Craft beer has experienced a definite surge in popularity. In fact, many are likening it to the popularity surge that wine enjoyed several decades ago. When you add the number of nano breweries now operating to the immense list of micro and craft breweries, you can certainly see an emerging trend. That trend is growth – and it’s set to continue for the long term. Where might craft beer go, though?
According to statistics, the craft beer industry actually jumped by 12% in value just in the first half of 2010. The second half of the year marked even more growth – a 9% increase in volume was noted for the overall year. While those numbers might seem a little bit small, you need to compare it to performance in the beer industry over all. National and international breweries – those mass-producers of beer – actually experienced a 3% decline in volume during 2010. Therefore, growth in the craft beer industry is actually pretty significant. If this industry can experience more significant and lasting growth than the big boys, then it is certainly here to stay.
What might 2011 bring for the craft beer industry? Most people, including Jim Koch of Boston Beer Co., expect to see more of the same.
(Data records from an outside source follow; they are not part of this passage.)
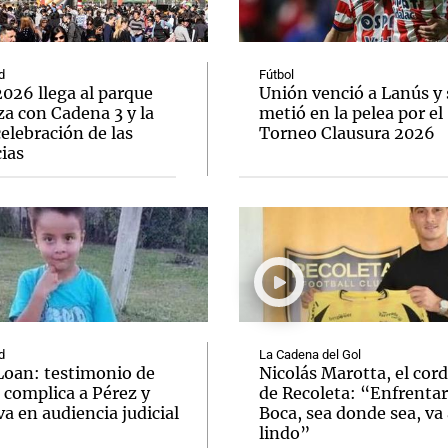
d
Fútbol
026 llega al parque
Unión venció a Lanús y 
a con Cadena 3 y la
metió en la pelea por el
elebración de las
Torneo Clausura 2026
Notas
Notas
No
ias
e en Cadena 3
El huracán de Arequito
Cadena 3 en
d
La Cadena del Gol
Loan: testimonio de
Nicolás Marotta, el cor
 complica a Pérez y
de Recoleta: “Enfrentar
va en audiencia judicial
Boca, sea donde sea, va 
lindo”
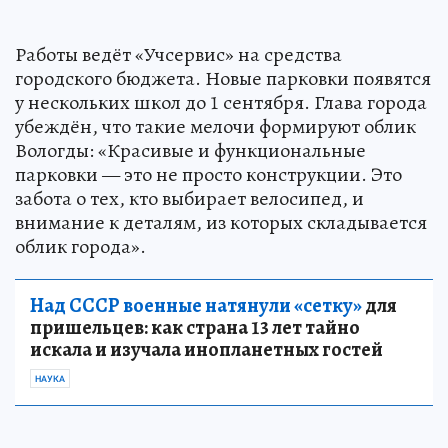
Работы ведёт «Учсервис» на средства
городского бюджета. Новые парковки появятся
у нескольких школ до 1 сентября. Глава города
убеждён, что такие мелочи формируют облик
Вологды: «Красивые и функциональные
парковки — это не просто конструкции. Это
забота о тех, кто выбирает велосипед, и
внимание к деталям, из которых складывается
облик города».
Над СССР военные натянули «сетку»
для
пришельцев: как страна 13 лет тайно
искала и изучала инопланетных гостей
НАУКА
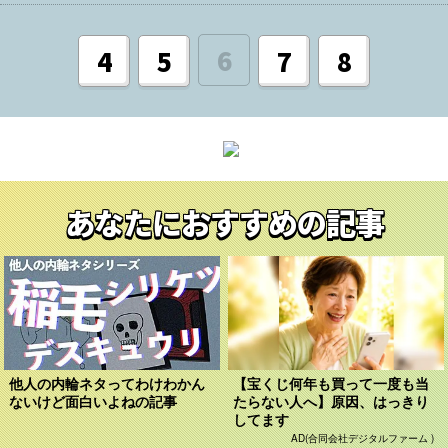
6
4
5
7
8
あなたにおすすめの記事
他人の内輪ネタってわけわかん
【宝くじ何年も買って一度も当
ないけど面白いよねの記事
たらない人へ】原因、はっきり
してます
AD(合同会社デジタルファーム )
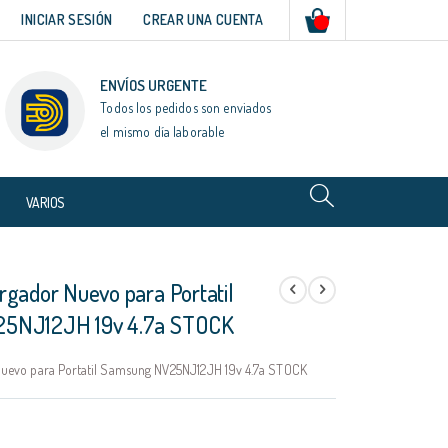
Mi cesta
INICIAR SESIÓN
CREAR UNA CUENTA
ENVÍOS URGENTE
Todos los pedidos son enviados
el mismo día laborable
VARIOS
rgador Nuevo para Portatil
5NJ12JH 19v 4.7a STOCK
uevo para Portatil Samsung NV25NJ12JH 19v 4.7a STOCK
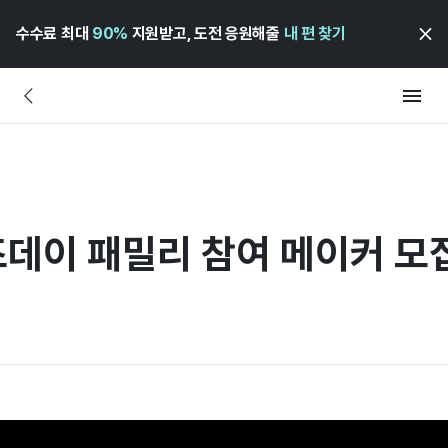
수수료 최대
90%
지원받고, 도전 응원해줄
내 편 찾기
즈데이 패밀리 참여 메이커 모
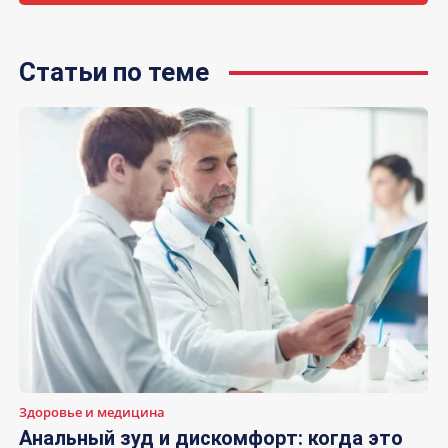
Статьи по теме
Здоровье и медицина
Анальный зуд и дискомфорт: когда это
The younger generation of beer drinkers is largely credited with the ongoing expansion here. As more and more 20-somethings adopt craft beer as their drink of choice, sales inevitably rise. The fact that this is happening all across the nation is still pretty startling, though. Of course, there were similar trends during the 60s and 70s – wine was the beverage that benefitted then, though.
Breweries are enjoying the side effects of globalization and international marketing, as well. Once, it was international beers that sold well. This was largely because people were simply not happy with the lack of taste, selection, body and flavor available from traditional “American” beers. Today, though, those consumers are finding that local breweries are able to create more taste, flavor and diversity than international breweries. Therefore, the same principle that once drove consumers to English, Irish, German and other beers is now driving consumers to shop closer to home. The “buy local” movement has really kicked into high gear with the craft beer industry.
However, it might not all be roses. As craft beer becomes more popular, retailers will dedicate more and more shelf space to those brands that sell well. This might be bad news for craft beers that are not able to gain the same popularity.